Il est cependant constant que parmi les créances cédées par la SAS Splash Toys à la SA Société Générale Factoring qui, au 16 mars 2022, n'avaient pas encore été réglées par les clients de la SAS Splash Toys figuraient celles à l'égard de trois sociétés, King Jouet Logistique, Amazon EU et [Adresse 3]. La SA Société Générale Factoring justifie que trois appels sont pendants devant les cours d'appel de [Localité 3], [Localité 4] et [Localité 5] au titre de ces trois litiges étant observé que si la SA Société Générale Factoring a perdu sa cause en première instance à l'égard des sociétés Amazon EU et [Adresse 3], elle a eu gain de cause à l'égard de la société King Jouet Logistique qui a été condamnée à lui payer 232 272,10 euros.
Dès lors que le jugement rendu à l'égard de la société King Jouet Logistique serait confirmé, la SA Société Générale Factoring devrait recevoir une somme qui serait suffisante pour ramener à 0 la créance déclarée par elle au passif de la SAS Splash Toys mais qui permettrait également de reconstituer partiellement soit la retenue de garantie soit le fonds de réserve, le tout au bénéfice probable de la liquidation judiciaire de la SAS Splash Toys.

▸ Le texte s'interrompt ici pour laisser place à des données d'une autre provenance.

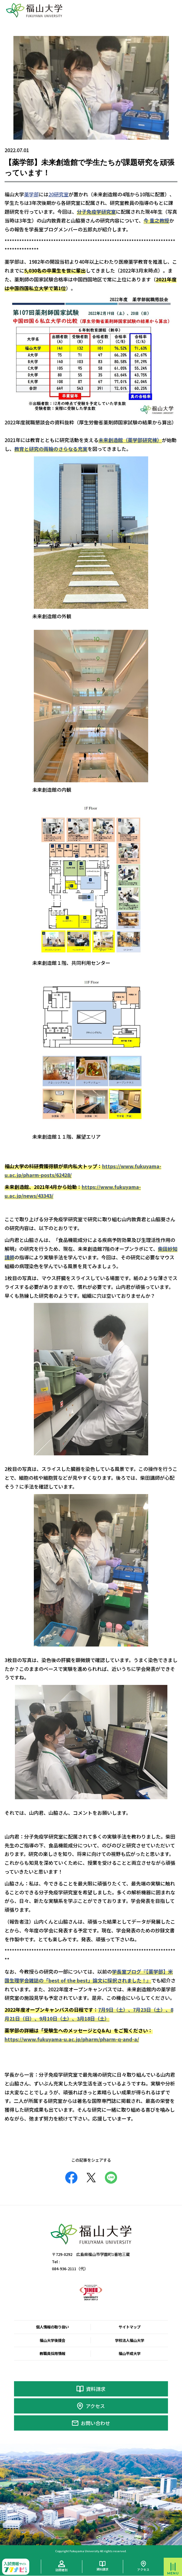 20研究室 (58, 194)
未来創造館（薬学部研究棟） (130, 440)
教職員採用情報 (52, 2353)
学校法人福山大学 (129, 2340)
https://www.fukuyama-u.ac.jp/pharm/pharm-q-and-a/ (72, 2039)
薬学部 (31, 194)
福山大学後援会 (52, 2340)
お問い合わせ (95, 2423)
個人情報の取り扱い (52, 2327)
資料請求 (95, 2388)
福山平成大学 (130, 2353)
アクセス (95, 2406)
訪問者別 (61, 2569)
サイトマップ (130, 2327) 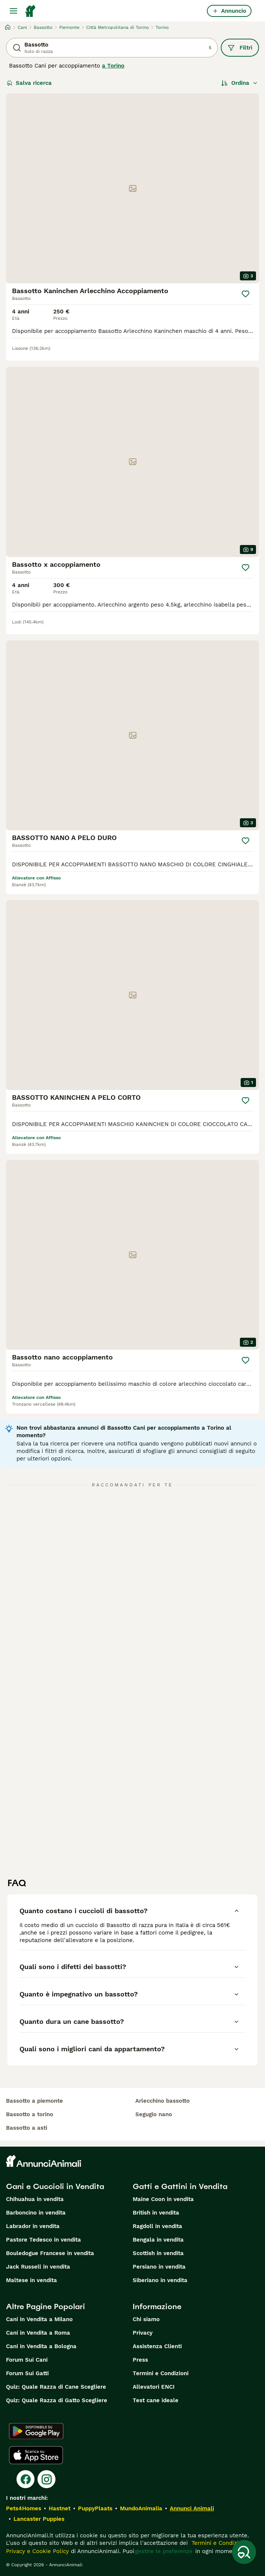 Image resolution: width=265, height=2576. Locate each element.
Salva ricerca (29, 83)
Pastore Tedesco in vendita (43, 2239)
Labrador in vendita (33, 2226)
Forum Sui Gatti (27, 2373)
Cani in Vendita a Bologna (41, 2346)
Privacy (143, 2332)
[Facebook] (25, 2479)
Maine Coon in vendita (163, 2199)
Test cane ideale (155, 2400)
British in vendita (156, 2212)
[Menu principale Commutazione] (13, 10)
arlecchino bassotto (162, 2100)
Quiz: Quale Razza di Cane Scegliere (56, 2386)
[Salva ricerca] (244, 2552)
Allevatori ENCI (154, 2386)
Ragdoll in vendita (157, 2226)
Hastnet (59, 2508)
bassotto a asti (26, 2127)
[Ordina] (239, 82)
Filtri (240, 47)
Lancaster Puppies (38, 2519)
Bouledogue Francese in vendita (50, 2253)
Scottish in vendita (158, 2253)
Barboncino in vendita (36, 2212)
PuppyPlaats (95, 2508)
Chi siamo (146, 2319)
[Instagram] (46, 2479)
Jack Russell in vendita (38, 2266)
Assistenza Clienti (157, 2346)
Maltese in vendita (31, 2280)
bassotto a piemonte (34, 2100)
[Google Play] (36, 2431)
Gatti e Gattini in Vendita (180, 2186)
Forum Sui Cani (27, 2359)
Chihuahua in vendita (35, 2199)
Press (140, 2359)
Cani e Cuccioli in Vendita (55, 2186)
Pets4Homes (23, 2508)
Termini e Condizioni (161, 2373)
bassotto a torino (29, 2114)
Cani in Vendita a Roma (38, 2332)
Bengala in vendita (158, 2239)
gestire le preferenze (164, 2551)
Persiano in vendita (159, 2266)
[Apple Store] (36, 2455)
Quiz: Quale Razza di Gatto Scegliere (56, 2400)
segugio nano (153, 2114)
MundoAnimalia (141, 2508)
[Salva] (245, 293)
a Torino (113, 65)
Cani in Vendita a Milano (39, 2319)
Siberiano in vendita (160, 2280) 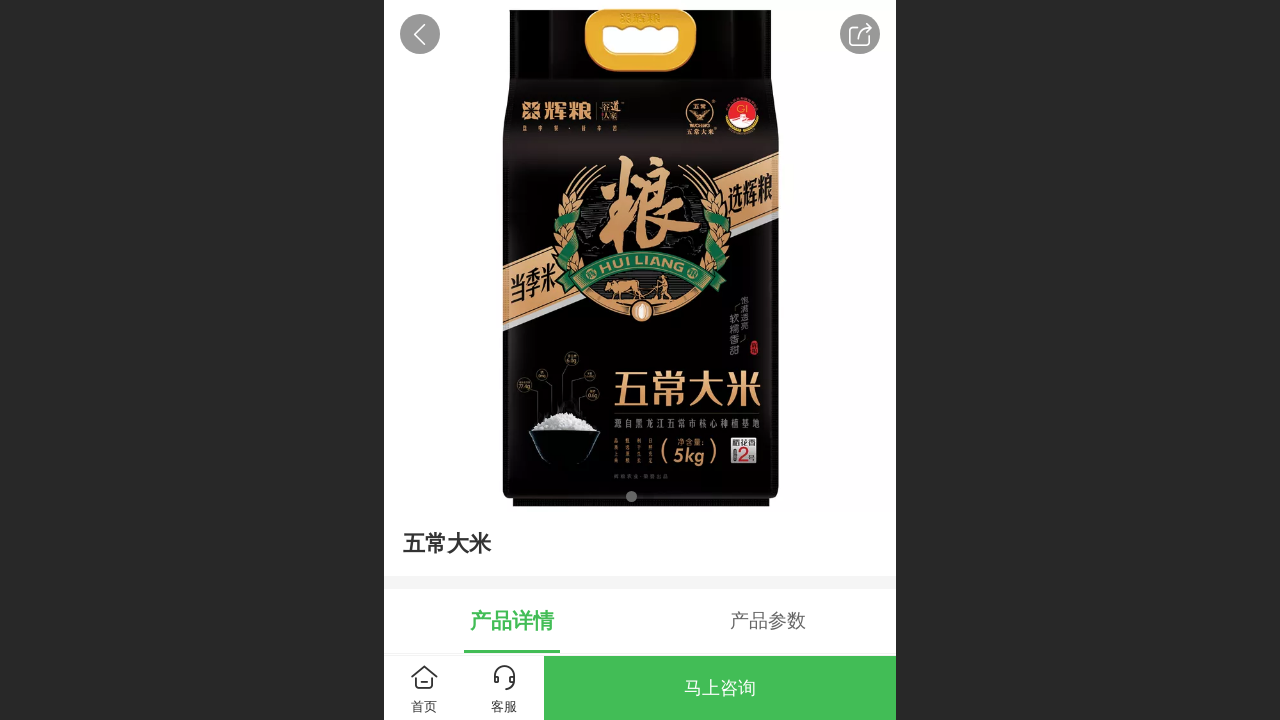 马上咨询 (720, 688) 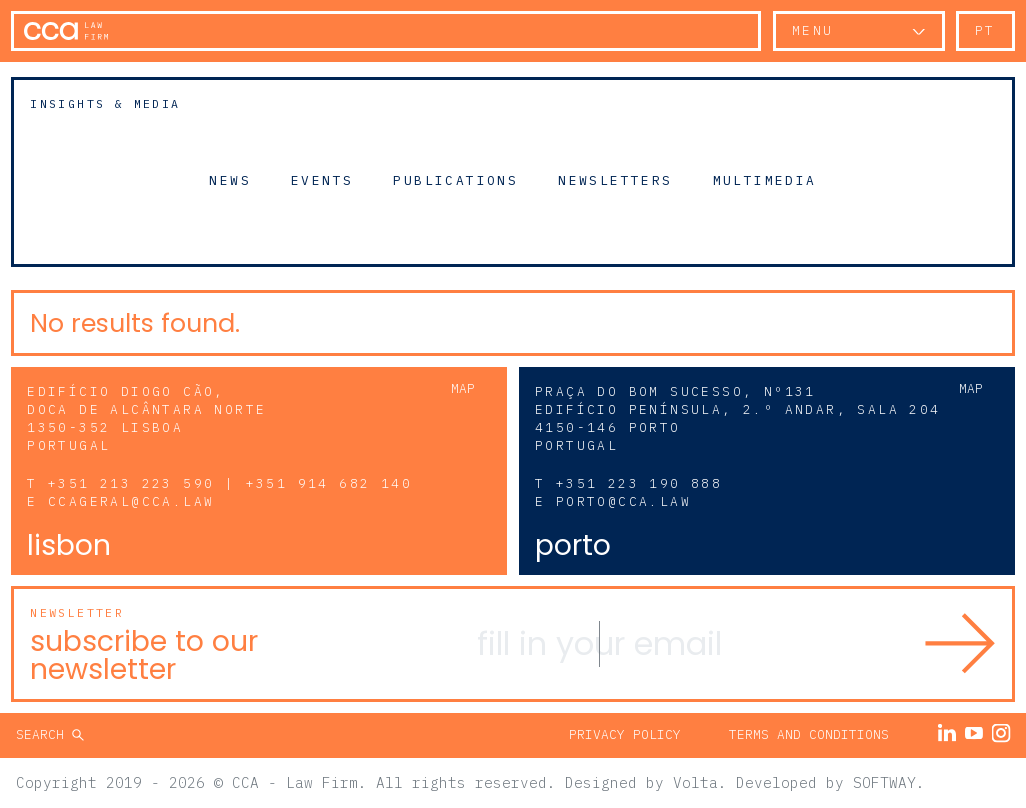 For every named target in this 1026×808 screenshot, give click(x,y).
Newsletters (615, 180)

Il est dès lors opportun d'ordonner le sursis à statuer dans l'attente de l'issue définitive des procédures judiciaires en cours à l'encontre des sociétés King Jouet Logistique, Amazone EU et [Adresse 3].
Le jugement entrepris sera infirmé en ce qu'il a débouté la Société Générale Factoring de sa demande de sursis à statuer et le sursis sera ordonné.
PAR CES MOTIFS
La cour statuant par arrêt contradictoire en dernier ressort;
Déclare recevables l'exception d'incompétence soulevée par la SA Société Générale Factoring et la demande de sursis à statuer formée par elle ;
Confirme le jugement du 10 janvier 2025 du tribunal de commerce d'Evreux en ce qu'il a débouté la SA Société Générale Factoring de sa demande d'incompétence au profit du tribunal de commerce de Créteil ;
L'infirme en ce qu'il a débouté la SA Société Générale Factoring de sa demande de sursis à statuer ;
Statuant à nouveau :
Ordonne le sursis à statuer sur le surplus des demandes dans l'attente de l'issue définitive des procédures judiciaires en cours à l'encontre des sociétés King Jouet Logistique, Amazone EU et [Adresse 3] diligentées par la SA Société Générale Factoring ;
Dit que l'affaire sera rappelée à l'initiative de la partie la plus diligente.